DATA SHOWN →
Content starts

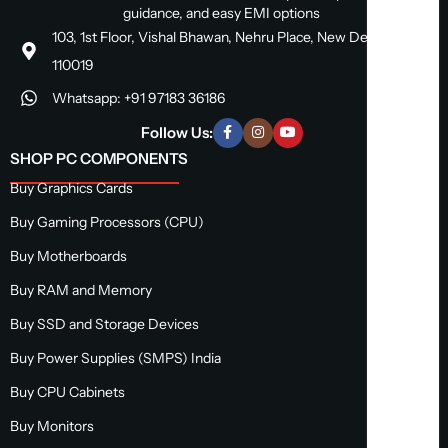
guidance, and easy EMI options
103, 1st Floor, Vishal Bhawan, Nehru Place, New Delhi, Delhi
110019
Whatsapp: +91 97183 36186
Follow Us:
SHOP PC COMPONENTS
Buy Graphics Cards
Buy Gaming Processors (CPU)
Buy Motherboards
Buy RAM and Memory
Buy SSD and Storage Devices
Buy Power Supplies (SMPS) India
Buy CPU Cabinets
Buy Monitors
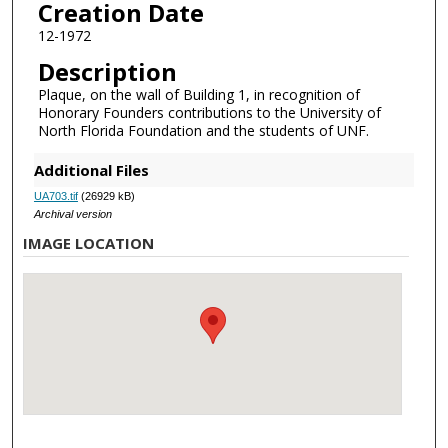
Creation Date
12-1972
Description
Plaque, on the wall of Building 1, in recognition of
Honorary Founders contributions to the University of
North Florida Foundation and the students of UNF.
Additional Files
UA703.tif
(26929 kB)
Archival version
IMAGE LOCATION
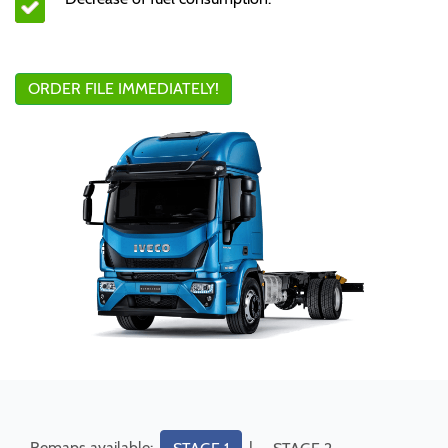
ORDER FILE IMMEDIATELY!
Remaps available:
|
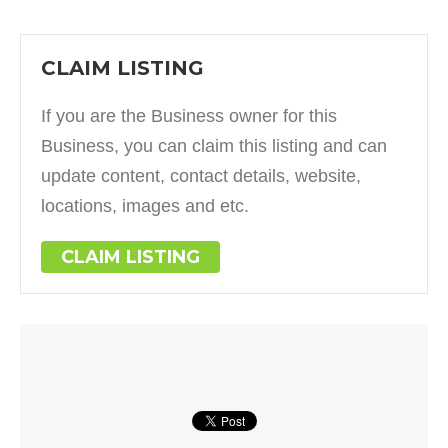
CLAIM LISTING
If you are the Business owner for this
Business, you can claim this listing and can
update content, contact details, website,
locations, images and etc.
CLAIM LISTING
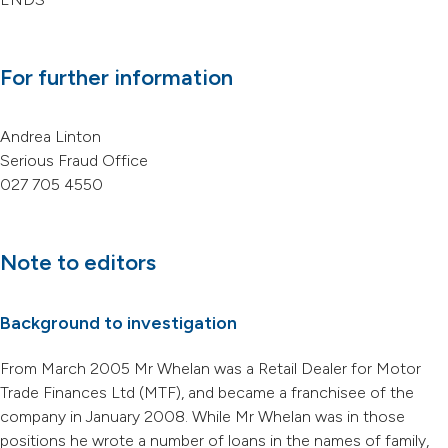
For further information
Andrea Linton
Serious Fraud Office
027 705 4550
Note to editors
Background to investigation
From March 2005 Mr Whelan was a Retail Dealer for Motor
Trade Finances Ltd (MTF), and became a franchisee of the
company in January 2008. While Mr Whelan was in those
positions he wrote a number of loans in the names of family,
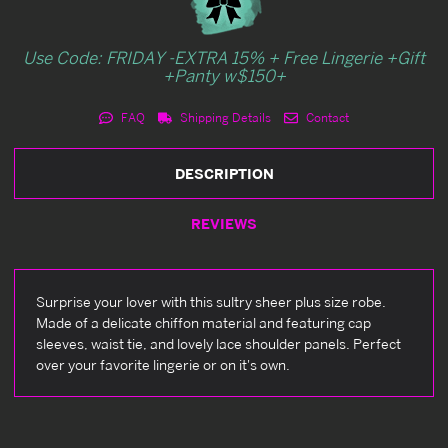
Use Code: FRIDAY -EXTRA 15% + Free Lingerie +Gift
+Panty w$150+
FAQ
Shipping Details
Contact
DESCRIPTION
REVIEWS
Surprise your lover with this sultry sheer plus size robe.
Made of a delicate chiffon material and featuring cap
sleeves, waist tie, and lovely lace shoulder panels. Perfect
over your favorite lingerie or on it's own.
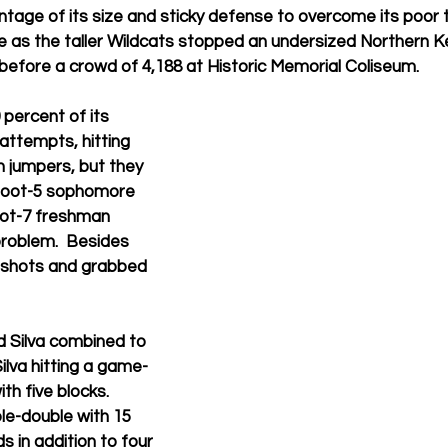
age of its size and sticky defense to overcome its poor t
 as the taller Wildcats stopped an undersized Northern 
before a crowd of 4,188 at Historic Memorial Coliseum. 
percent of its 
 attempts, hitting 
 jumpers, but they 
-foot-5 sophomore 
oot-7 freshman 
 problem.  Besides 
d shots and grabbed 
 Silva combined to 
ilva hitting a game-
th five blocks.  
le-double with 15 
 in addition to four 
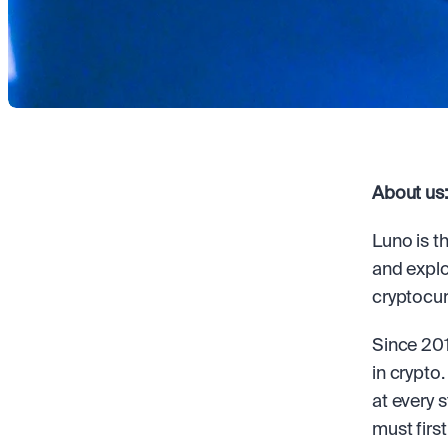
About us:
Luno is t
and explo
cryptocur
Since 201
in crypto
at every 
must first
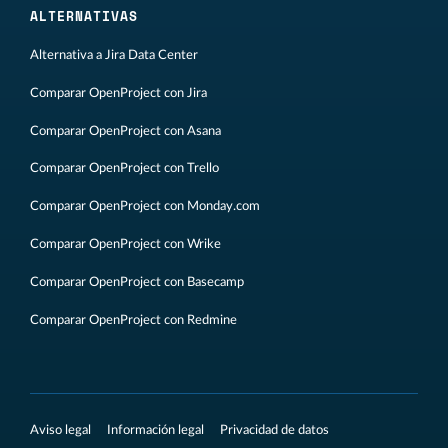
ALTERNATIVAS
Alternativa a Jira Data Center
Comparar OpenProject con Jira
Comparar OpenProject con Asana
Comparar OpenProject con Trello
Comparar OpenProject con Monday.com
Comparar OpenProject con Wrike
Comparar OpenProject con Basecamp
Comparar OpenProject con Redmine
Aviso legal
Información legal
Privacidad de datos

Content ends

AIM OF THE TASK →
Both the line containing "Buy SSD and Storage Devices" and the line containing "Background to investigation" above belong in the output, as do the lines between them. Print them exactly, without pictures.

FINISHED EXERCISE →
Buy SSD and Storage Devices
Buy Power Supplies (SMPS) India
Buy CPU Cabinets
Buy Monitors
Creation Date
12-1972
Description
Plaque, on the wall of Building 1, in recognition of
Honorary Founders contributions to the University of
North Florida Foundation and the students of UNF.
Additional Files
UA703.tif
(26929 kB)
Archival version
IMAGE LOCATION
ORDER FILE IMMEDIATELY!
Remaps available:
|
CLAIM LISTING
If you are the Business owner for this
Business, you can claim this listing and can
update content, contact details, website,
locations, images and etc.
CLAIM LISTING
For further information
Andrea Linton
Serious Fraud Office
027 705 4550
Note to editors
Background to investigation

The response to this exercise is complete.